Importantly, Patel went on, “Medicare offers the opportunity to intrinsically experiment with care models; that’s exactly what’s produced innovative care models that organizations like Oak Street and ChenMed have pursued. I just have to add into this that just on a prior note, per MA and value-based, we’ve been focused here on the reimbursement/financing aspect; but per radiology, we need to ameliorate the bureaucratic burden around prior authorization, the ability to work with utilization. So often, those in APMs have figured out how to strike a balance and make it somewhat easier to practice as physicians, while at the same time achieving better care at lower costs. MA offers opportunity to improve outcomes and lower costs.”

“Is that a good thing?” Starc asked McClellan. “Should we entrust your successor at CMS to try out new models?” she asked, referring to current CMS Administrator Chiquita Brooks-LaSure.

“The Medicare Advantage program has grown steadily over both Republican and Democratic administrations,” McClellan noted. “In MA, there are more incentives than in fee-for-service, to document what conditions a patient has; and that’s a fixable problem. But plans also get paid more for increasing cancer screening rates, reducing hospitalizations, achieve higher beneficiary satisfaction. There is flexibility. MA is the leading adopter of APMs across all programs, across the country. And that will continue to grow. And for those concerned about government-run healthcare,” he added, “Medicaid is already 90 percent in managed care plans. So the question is, can we bring the right policy to these managed care programs, so they get better alignment with patients? And on the Medicaid side, a lot of the work is around, how do we get plans to become more accountable for outcomes? That’s where the future is headed: more government oversight of Medicare and Medicaid plans. The question is whether we can do it right.”
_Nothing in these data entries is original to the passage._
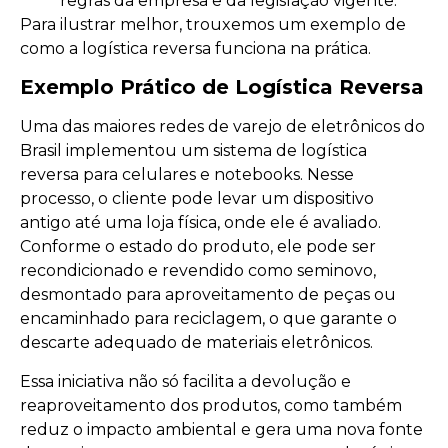
regras da empresa e da legislação vigente.
Para ilustrar melhor, trouxemos um exemplo de
como a logística reversa funciona na prática.
Exemplo Prático de Logística Reversa
Uma das maiores redes de varejo de eletrônicos do
Brasil implementou um sistema de logística
reversa para celulares e notebooks. Nesse
processo, o cliente pode levar um dispositivo
antigo até uma loja física, onde ele é avaliado.
Conforme o estado do produto, ele pode ser
recondicionado e revendido como seminovo,
desmontado para aproveitamento de peças ou
encaminhado para reciclagem, o que garante o
descarte adequado de materiais eletrônicos.
Essa iniciativa não só facilita a devolução e
reaproveitamento dos produtos, como também
reduz o impacto ambiental e gera uma nova fonte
Starc then asked Patel whether she sees the Center for Medicare and Medicaid Innovation (CMMI) potentially encouraging the development of AI algorithms.

“I don’t think that CMS is going to be focused on investing in technology into clinical care,” Patel said. And I don’t think that’s what we want as clinicians; we want them to increase flexibility. And per AI, in terms of radiology, this is not a panacea, nor a silver bullet that will disrupt and change every aspect of radiology as a profession. It is one of many tools that could facilitate greater flexibility and potentially, higher throughput, since so many of us, including myself, are still being paid according to RVUs.”

She went on to say that, “In terms of the FDA [Food and Drug Administration], bringing these new technologies in and to make sure they’re more effective, that’s where the two agencies meet. You want innovative technologies to be adopted. We are seeing a lot more AI modalities that are coming through the FDA and then being adopted. And CMS will have to deal with the fact at some point that some very special type of AI could emerge. But right now, there’s just an incentive and interest in adopting AI because of gaps in care, improving quality, and closing gaps in care. AI is only as good as how it’s developed. Meanwhile, in ten years we’ll have a conversation less about the reimbursement but rather about how robotics in surgery, for example, has become a fixture and a mainstay. That, I think, is where we’ll see more development.”